Intervention Flashcards
Goal of intervention
1) The ultimate goal of intervention is to make the child a better communicator
2) ASHA requires that SLPs must be able to show that the change a child makes is due to intervention
3) We must establish goals carefully to make certain we are targeting what requires intervention
Purposes of Intervention
1) Change or eliminate the underlying problem
2) Change (modify) the disorder
3) Teach compensatory strategies
Intervention: Changing Behavior
- Facilitation
- Maintenance
- Induction
Evidence Based Practice
“the conscientious, explicit, and unbiased use of current best research results in making decisions about the care of individual clients”
Internal Evidence
- The characteristics of the client and family
- Willingness to participate in a given approach
- Family preferences
- Our preferences
- Our professional competencies
- Family values
- Our values
- The values of the institution in which we work
How to approach using EBP in intervention
- Formulate clinical questions
- Use internal evidence
- Find the external research evidence base (ASHA, Medline, Psychinfo, etc.)
- Grade studies
- Integrate internal and external evidence
- Evaluate the decision made by documenting outcomes
Aspects of an intervention plan
- The objectives
- Processes used to achieve the objectives
- Environments in which the intervention takes place
Levels of Intervention
- Basic
- Intermediate
- Specific
Priorities for setting goals
- Highest Priority – forms and functions child uses 10-50% of required contexts
- High Priority – forms and functions used in 1-10% of required contexts, but understood in receptive task formats
- Lower Priority – a. forms and functions used in 50-90% of required contexts, b. forms the client does not use at all and does not demonstrate understanding of in receptive tasks
Zone of Proximal Development
Distance between child’s current level of independent functioning and potential level of performance (what the child is ready to learn with assistance)

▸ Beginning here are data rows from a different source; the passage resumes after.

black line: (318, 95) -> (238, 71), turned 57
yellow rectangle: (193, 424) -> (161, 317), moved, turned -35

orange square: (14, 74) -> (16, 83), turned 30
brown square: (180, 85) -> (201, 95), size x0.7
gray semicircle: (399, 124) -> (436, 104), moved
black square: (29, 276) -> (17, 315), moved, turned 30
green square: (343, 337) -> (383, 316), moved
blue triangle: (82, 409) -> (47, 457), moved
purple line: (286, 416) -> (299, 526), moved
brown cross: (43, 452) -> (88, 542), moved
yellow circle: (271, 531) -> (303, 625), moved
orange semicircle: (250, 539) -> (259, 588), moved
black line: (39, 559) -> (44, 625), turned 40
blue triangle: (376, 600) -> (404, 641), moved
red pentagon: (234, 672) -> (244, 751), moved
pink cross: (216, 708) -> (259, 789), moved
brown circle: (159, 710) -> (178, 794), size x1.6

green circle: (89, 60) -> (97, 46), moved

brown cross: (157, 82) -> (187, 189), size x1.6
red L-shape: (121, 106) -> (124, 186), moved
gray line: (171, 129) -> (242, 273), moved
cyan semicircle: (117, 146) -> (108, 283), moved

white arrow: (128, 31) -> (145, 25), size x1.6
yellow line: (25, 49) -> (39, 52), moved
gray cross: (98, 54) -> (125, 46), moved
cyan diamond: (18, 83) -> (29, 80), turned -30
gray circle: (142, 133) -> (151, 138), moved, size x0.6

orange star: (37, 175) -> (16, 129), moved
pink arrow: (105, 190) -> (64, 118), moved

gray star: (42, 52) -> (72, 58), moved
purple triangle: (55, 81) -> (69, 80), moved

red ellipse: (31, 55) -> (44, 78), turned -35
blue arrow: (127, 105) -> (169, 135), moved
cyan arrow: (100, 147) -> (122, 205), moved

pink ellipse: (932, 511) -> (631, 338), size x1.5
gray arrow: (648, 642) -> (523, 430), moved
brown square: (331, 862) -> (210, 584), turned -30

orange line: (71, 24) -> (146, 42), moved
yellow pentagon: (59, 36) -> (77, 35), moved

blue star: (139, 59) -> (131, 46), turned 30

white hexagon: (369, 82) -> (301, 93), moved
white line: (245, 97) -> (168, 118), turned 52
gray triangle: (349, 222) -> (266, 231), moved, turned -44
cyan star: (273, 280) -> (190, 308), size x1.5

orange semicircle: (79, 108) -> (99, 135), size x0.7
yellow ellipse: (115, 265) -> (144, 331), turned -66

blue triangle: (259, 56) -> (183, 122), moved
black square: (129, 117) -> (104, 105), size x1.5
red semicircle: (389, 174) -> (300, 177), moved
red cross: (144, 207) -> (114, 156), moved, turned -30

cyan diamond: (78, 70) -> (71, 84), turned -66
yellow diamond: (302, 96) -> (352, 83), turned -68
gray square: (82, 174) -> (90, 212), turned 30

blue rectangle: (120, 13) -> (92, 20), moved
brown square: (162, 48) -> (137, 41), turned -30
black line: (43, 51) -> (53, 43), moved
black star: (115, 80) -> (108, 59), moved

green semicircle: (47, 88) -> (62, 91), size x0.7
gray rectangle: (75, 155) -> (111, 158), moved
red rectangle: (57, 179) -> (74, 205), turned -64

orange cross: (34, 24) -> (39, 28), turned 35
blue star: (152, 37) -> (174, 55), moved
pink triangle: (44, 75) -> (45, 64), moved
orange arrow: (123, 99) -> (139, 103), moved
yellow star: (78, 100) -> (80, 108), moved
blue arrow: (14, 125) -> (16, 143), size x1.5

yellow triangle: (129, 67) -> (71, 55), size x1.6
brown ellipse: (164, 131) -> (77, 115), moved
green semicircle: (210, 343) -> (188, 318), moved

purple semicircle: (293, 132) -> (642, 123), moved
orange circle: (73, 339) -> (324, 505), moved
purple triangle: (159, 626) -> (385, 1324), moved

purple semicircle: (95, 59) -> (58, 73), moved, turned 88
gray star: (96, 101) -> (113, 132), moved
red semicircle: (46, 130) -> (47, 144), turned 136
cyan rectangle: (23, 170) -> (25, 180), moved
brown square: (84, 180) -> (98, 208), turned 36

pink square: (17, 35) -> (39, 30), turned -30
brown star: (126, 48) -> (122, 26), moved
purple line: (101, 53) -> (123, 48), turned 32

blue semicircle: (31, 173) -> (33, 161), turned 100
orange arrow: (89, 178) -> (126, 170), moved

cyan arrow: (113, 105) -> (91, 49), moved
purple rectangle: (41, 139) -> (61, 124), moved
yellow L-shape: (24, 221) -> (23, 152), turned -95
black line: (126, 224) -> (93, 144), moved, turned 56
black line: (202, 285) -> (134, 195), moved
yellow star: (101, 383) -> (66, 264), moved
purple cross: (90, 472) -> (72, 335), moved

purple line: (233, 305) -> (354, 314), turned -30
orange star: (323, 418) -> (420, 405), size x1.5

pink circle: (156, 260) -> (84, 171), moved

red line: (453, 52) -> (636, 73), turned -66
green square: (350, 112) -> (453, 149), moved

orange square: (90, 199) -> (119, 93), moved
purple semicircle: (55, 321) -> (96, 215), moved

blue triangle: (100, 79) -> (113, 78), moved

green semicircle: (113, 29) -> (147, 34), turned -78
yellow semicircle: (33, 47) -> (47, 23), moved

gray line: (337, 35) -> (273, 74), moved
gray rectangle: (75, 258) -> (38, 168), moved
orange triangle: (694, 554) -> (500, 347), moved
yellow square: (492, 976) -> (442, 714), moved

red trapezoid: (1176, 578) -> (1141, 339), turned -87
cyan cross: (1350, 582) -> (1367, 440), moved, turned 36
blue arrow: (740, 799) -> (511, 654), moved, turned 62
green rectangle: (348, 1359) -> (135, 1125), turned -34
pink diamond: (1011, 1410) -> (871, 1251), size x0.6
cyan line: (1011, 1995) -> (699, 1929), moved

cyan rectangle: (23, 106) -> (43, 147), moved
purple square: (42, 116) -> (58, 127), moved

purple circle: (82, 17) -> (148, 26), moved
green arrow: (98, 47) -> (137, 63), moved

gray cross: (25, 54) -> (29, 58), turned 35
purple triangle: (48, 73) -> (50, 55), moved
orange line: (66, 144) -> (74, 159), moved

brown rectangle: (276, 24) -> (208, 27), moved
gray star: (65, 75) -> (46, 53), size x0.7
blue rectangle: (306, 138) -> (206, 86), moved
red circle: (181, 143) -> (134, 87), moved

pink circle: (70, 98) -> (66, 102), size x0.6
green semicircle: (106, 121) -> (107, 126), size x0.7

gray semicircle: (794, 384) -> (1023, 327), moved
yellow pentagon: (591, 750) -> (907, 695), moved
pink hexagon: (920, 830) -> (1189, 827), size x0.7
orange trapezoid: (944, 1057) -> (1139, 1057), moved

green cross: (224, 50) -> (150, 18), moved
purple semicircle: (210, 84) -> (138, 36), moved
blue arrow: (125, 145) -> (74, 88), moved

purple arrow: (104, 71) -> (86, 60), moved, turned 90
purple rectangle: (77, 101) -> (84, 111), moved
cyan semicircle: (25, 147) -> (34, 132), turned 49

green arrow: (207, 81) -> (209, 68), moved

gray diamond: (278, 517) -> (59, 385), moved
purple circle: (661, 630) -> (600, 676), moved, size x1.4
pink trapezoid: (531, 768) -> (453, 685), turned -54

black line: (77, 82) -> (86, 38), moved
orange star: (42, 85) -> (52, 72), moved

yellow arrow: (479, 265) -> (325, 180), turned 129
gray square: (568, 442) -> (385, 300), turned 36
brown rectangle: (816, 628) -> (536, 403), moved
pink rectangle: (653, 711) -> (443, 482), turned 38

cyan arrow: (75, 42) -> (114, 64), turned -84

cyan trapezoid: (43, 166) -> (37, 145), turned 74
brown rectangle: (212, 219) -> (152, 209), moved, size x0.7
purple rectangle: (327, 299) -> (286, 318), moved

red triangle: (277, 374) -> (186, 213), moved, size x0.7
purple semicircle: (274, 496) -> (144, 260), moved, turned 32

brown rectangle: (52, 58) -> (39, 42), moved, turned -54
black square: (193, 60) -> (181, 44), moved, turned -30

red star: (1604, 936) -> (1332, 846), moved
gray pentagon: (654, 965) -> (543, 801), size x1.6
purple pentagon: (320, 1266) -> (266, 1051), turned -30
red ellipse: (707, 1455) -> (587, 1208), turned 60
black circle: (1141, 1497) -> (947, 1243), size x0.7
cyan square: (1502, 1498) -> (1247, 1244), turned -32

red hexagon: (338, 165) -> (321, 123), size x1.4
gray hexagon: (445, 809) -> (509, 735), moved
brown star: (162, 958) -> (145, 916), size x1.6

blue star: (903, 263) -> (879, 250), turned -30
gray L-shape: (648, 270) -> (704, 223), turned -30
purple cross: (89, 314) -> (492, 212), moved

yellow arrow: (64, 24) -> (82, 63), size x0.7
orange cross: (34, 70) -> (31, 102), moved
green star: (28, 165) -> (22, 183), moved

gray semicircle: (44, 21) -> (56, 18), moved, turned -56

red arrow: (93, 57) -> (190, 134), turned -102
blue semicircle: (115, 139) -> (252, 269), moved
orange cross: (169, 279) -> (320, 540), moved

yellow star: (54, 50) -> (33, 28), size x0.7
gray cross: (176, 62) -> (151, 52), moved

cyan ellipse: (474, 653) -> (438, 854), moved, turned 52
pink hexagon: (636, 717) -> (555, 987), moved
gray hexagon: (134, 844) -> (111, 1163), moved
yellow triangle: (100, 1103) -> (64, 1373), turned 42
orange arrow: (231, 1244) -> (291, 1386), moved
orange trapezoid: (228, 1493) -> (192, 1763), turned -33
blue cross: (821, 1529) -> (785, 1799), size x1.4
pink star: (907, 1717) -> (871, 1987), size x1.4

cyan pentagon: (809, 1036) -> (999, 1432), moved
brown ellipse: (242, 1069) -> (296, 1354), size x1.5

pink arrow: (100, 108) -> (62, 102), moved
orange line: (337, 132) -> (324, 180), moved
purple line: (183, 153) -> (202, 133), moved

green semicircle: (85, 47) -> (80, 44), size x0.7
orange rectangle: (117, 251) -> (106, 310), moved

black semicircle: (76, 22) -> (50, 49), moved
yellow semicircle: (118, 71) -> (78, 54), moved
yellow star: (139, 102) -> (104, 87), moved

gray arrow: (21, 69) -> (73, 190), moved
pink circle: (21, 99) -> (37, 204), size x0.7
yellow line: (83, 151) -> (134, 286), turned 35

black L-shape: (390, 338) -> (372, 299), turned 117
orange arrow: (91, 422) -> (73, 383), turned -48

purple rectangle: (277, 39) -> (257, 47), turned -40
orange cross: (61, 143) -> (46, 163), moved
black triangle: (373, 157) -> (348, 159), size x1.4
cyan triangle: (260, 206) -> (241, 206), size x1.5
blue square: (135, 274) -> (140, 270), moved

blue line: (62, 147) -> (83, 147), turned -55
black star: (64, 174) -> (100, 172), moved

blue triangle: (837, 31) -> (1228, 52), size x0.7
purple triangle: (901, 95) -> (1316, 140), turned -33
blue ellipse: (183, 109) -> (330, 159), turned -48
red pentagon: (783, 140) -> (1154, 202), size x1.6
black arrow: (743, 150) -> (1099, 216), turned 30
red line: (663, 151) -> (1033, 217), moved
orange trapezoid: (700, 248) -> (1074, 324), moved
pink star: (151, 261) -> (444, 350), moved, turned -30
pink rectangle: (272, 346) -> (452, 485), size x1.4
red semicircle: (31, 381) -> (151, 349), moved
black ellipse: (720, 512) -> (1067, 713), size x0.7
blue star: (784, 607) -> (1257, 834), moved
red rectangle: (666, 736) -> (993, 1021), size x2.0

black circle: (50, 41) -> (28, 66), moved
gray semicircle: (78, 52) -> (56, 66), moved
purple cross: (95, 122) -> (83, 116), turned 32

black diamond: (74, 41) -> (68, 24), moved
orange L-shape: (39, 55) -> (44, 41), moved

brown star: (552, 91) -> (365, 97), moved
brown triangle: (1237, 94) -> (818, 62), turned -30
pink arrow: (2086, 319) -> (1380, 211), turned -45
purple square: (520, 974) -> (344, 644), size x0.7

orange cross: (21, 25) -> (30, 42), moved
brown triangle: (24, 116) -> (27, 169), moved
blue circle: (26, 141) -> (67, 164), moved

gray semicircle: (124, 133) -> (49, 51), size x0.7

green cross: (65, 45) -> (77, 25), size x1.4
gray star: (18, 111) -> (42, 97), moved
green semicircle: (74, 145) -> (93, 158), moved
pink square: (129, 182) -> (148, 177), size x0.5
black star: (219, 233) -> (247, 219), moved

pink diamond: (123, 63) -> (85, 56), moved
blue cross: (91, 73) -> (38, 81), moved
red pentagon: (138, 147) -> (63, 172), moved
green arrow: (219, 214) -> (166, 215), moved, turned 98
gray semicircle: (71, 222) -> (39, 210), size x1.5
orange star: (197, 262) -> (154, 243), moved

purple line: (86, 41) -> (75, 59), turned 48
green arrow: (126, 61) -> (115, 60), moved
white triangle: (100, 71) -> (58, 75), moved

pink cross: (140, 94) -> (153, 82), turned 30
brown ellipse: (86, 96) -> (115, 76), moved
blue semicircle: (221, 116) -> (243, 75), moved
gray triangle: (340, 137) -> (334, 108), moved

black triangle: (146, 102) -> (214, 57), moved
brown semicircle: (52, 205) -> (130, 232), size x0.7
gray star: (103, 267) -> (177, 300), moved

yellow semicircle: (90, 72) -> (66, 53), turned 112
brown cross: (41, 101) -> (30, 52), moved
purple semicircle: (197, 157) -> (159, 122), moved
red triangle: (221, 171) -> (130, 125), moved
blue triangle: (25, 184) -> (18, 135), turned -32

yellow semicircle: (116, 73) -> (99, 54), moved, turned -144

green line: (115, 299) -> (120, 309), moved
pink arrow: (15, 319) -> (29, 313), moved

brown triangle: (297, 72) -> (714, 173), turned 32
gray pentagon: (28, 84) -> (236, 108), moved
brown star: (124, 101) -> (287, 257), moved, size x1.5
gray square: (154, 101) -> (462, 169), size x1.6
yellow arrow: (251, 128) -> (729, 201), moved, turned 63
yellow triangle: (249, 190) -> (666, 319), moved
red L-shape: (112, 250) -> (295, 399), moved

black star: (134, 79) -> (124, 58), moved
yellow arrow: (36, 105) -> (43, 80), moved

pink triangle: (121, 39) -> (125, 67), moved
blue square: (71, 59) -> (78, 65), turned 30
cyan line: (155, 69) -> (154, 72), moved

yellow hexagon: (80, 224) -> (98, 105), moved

Considerations for setting long and short term goals
- Communicative Effectiveness
- New forms express old functions / new functions are expressed by old forms
- Client phonological abilities
- Teachability
Continuum of Naturalness
- Child-centered (Ex. Facilitated play, daily activities)
- Hybrid (Ex. Milieu Therapy, Focused stimulation, Script therapy)
- Clinician – directed (Ex. Drill, Drill play,
Modeling)
Clinician-directed approach
- Drill
- Drill play
- Modeling
Drill
- SLP instructs the child concerning the response he/she should give
- Provides a training stimulus (word or phrase to be repeated)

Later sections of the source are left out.